ACTIVITY | Among the lines of the data, copy those that hold "para".

═════ DATA FOR ANALYSIS ═════

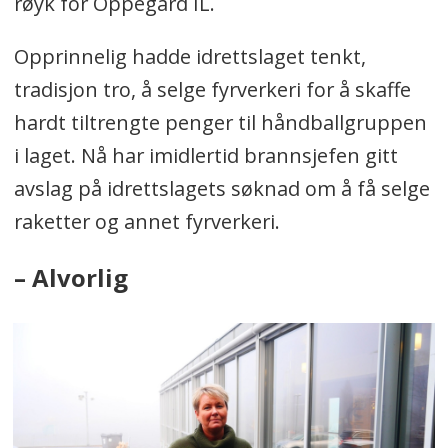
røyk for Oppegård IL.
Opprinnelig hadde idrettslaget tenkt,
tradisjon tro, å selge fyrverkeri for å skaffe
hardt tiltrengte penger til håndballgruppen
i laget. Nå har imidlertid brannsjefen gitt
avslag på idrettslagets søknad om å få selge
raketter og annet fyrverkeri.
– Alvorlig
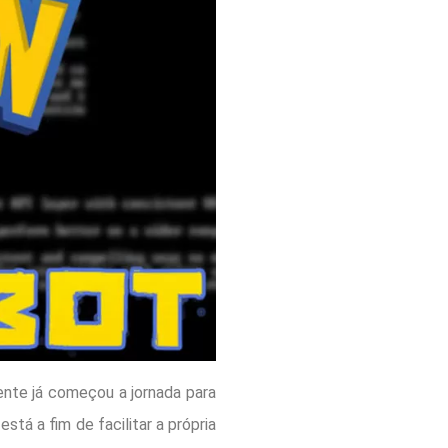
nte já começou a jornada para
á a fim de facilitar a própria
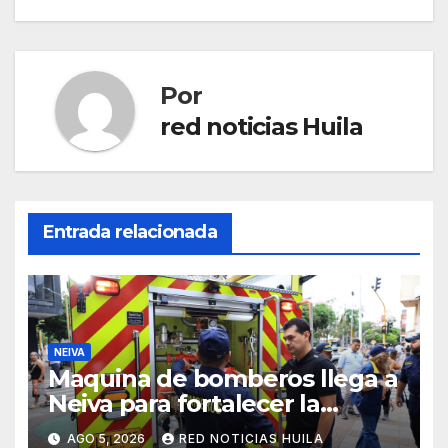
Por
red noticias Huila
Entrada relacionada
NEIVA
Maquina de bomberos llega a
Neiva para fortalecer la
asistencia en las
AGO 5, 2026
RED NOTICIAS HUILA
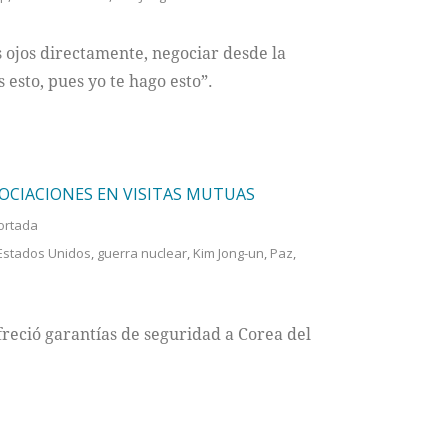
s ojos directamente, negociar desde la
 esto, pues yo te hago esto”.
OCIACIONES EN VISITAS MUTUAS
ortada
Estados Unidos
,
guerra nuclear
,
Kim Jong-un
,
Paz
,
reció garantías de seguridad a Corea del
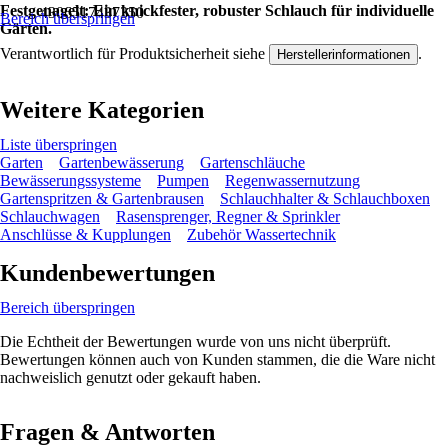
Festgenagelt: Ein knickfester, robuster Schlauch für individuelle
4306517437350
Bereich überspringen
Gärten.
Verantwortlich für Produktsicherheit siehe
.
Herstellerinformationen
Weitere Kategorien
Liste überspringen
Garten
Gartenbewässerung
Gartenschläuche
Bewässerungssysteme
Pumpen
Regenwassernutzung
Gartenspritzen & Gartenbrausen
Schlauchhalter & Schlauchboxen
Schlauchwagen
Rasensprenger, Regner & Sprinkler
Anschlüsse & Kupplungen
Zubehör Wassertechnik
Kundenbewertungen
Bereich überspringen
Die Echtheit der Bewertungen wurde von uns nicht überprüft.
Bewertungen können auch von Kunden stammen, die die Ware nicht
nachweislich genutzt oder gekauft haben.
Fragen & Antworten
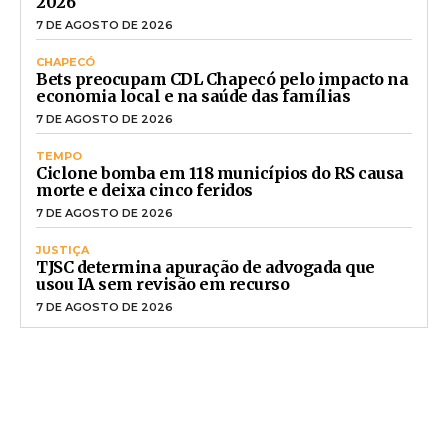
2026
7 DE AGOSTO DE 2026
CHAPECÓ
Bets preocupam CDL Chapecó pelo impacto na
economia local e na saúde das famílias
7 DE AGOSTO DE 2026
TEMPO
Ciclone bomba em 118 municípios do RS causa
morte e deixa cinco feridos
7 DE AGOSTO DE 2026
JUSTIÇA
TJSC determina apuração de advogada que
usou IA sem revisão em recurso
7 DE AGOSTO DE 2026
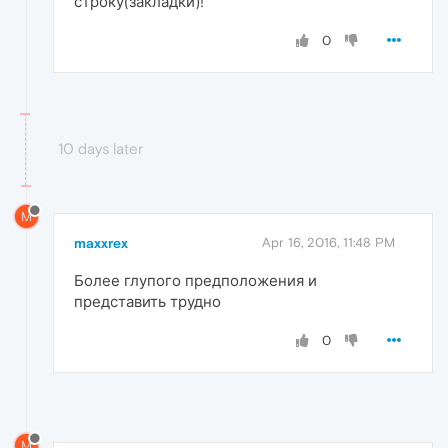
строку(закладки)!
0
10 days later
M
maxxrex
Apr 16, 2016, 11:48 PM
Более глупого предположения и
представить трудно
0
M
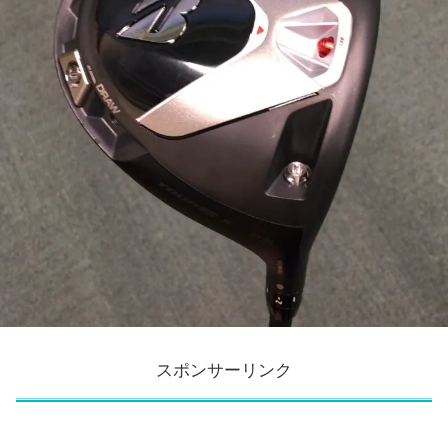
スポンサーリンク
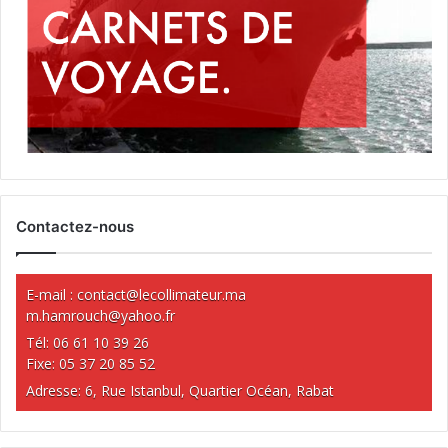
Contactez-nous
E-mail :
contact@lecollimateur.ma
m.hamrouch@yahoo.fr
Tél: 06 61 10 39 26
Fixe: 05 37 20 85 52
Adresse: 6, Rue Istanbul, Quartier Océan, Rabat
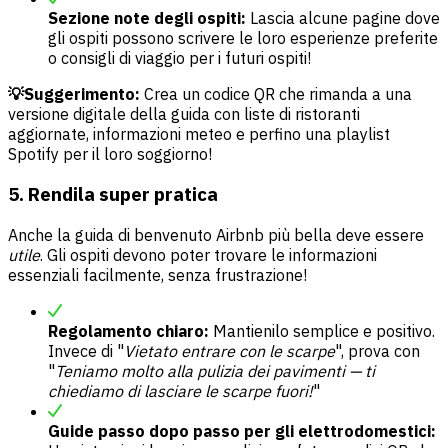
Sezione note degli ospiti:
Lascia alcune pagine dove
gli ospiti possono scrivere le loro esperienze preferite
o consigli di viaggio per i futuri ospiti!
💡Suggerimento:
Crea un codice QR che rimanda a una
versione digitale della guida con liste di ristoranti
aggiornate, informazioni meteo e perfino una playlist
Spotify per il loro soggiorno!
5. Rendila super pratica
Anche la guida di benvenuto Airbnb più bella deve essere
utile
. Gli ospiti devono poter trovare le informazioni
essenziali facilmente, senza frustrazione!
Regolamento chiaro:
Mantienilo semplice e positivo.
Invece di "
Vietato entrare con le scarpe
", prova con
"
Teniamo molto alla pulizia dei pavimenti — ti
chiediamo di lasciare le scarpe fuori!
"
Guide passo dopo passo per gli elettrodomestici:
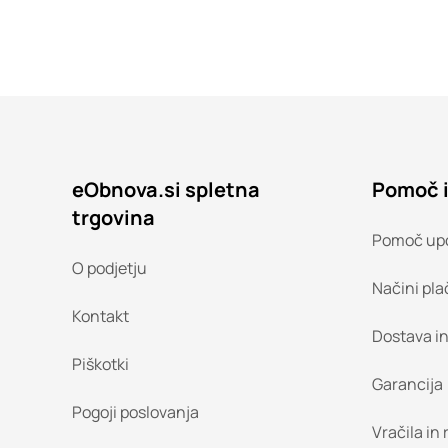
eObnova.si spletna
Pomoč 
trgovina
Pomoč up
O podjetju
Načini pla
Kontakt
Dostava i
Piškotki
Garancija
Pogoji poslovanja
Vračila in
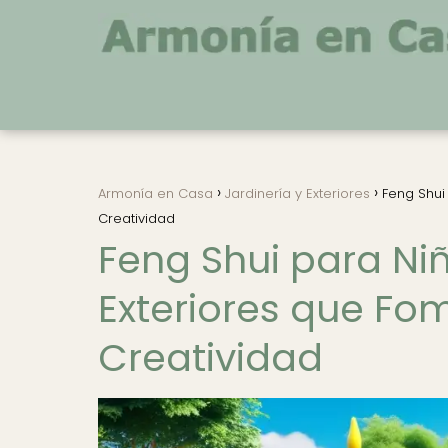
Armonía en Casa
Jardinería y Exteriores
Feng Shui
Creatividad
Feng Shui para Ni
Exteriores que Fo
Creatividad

═════
═════ DATA FOR ANALYSIS ═════

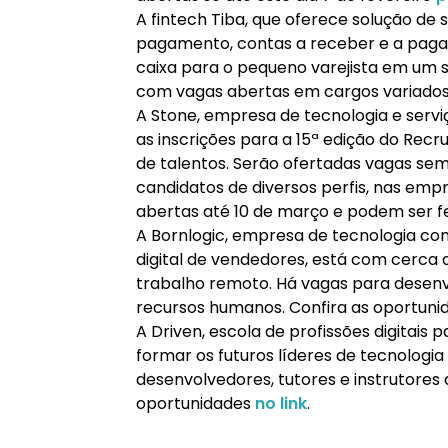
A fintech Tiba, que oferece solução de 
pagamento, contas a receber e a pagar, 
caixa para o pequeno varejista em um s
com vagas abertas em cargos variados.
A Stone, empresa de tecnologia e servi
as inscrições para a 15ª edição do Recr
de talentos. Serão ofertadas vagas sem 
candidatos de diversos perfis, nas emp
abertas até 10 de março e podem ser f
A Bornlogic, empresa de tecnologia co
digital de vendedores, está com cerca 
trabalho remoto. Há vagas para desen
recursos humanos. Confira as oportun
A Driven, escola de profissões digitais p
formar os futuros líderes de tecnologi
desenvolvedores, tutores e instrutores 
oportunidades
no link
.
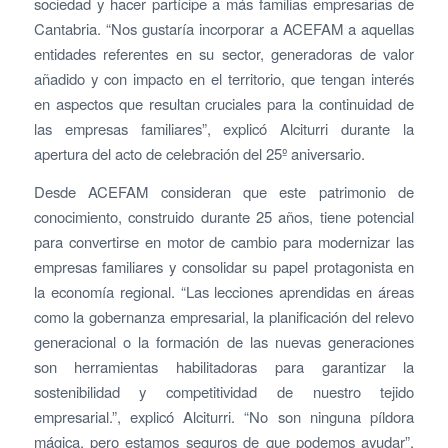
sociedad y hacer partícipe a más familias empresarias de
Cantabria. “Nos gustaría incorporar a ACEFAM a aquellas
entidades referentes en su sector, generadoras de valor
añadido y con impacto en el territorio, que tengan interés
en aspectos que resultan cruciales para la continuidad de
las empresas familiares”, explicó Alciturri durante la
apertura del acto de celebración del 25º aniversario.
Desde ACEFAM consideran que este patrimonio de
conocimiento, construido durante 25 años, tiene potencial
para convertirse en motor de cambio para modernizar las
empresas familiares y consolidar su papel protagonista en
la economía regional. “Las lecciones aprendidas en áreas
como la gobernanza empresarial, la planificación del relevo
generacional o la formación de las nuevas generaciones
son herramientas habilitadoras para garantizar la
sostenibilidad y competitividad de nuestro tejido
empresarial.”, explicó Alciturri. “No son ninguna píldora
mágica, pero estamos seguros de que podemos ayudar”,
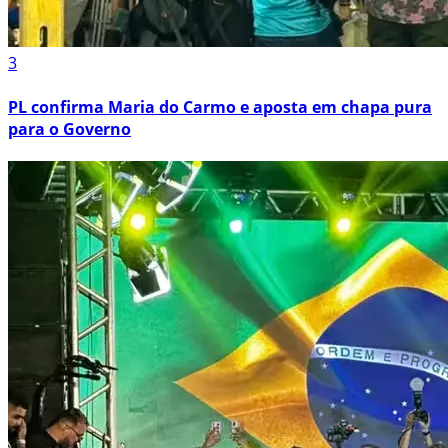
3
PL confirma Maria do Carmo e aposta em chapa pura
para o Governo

═════

ANSWER FOR THE TASK |
nte já começou a jornada para
Neiva para fortalecer la
Feng Shui para Ni
caixa para o pequeno varejista em um s
as inscrições para a 15ª edição do Recr
trabalho remoto. Há vagas para desen
en aspectos que resultan cruciales para la continuidad de
para convertirse en motor de cambio para modernizar las
son herramientas habilitadoras para garantizar la
para o Governo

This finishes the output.